Marillion With Friends From The Orchestra
Birmingham Symphony Hall
Proggers pull off the band-withstrings-and-brass trick with aplomb.
If success is the best revenge, then Marillion’s enduring high profile as arena-filling Britprog figureheads feels like a bold two-fingered salute to their critics. More than 30 years after their commercial chart peak, the Aylesbury quintet still command an impressively large cult following despite scant support from mainstream media or major labels. Their latest tour features a six-piece chamber orchestra, which adds welcome lightness and texture to otherwise often overwrought baroque’n’roll.
Frontman Steve Hogarth cuts an agreeably louche figure, his swashbuckling stage persona falling somewhere between Lord Byron and Lovejoy. Besides lending Marillion a vague whiff of real rock-star charisma, Hogarth has also helped steer them towards more contemporary, melodious, art-rock territory. Most of tonight’s set sounds more Radiohead than Genesis, although Steve Rothery’s setpiece cosmic guitar solos remain unashamedly Floydian.

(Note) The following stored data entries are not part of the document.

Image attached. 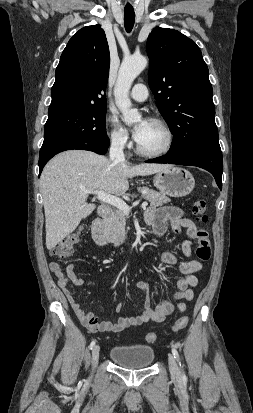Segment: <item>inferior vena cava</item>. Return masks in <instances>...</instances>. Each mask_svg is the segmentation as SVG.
<instances>
[{
    "instance_id": "inferior-vena-cava-1",
    "label": "inferior vena cava",
    "mask_w": 253,
    "mask_h": 413,
    "mask_svg": "<svg viewBox=\"0 0 253 413\" xmlns=\"http://www.w3.org/2000/svg\"><path fill=\"white\" fill-rule=\"evenodd\" d=\"M124 141L122 138H115L112 139L111 141V146H110V160L114 164L118 163H123L125 162V156H124Z\"/></svg>"
}]
</instances>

Drawing heavily on recent albums, the show is thick with bombastic neo-prog epics like Gaza, The New Kings and Power, although Hogarth’s impassioned delivery seems better suited to more conventional, romantic power ballads like The Sky Above The Rain and The Great Escape. The expanded orchestral rearrangements are generally effective too, used sparingly but crisp and lustrous. Impressively, Marillion are one of the few bands who can perform with an orchestra and sound less pretentious as a result.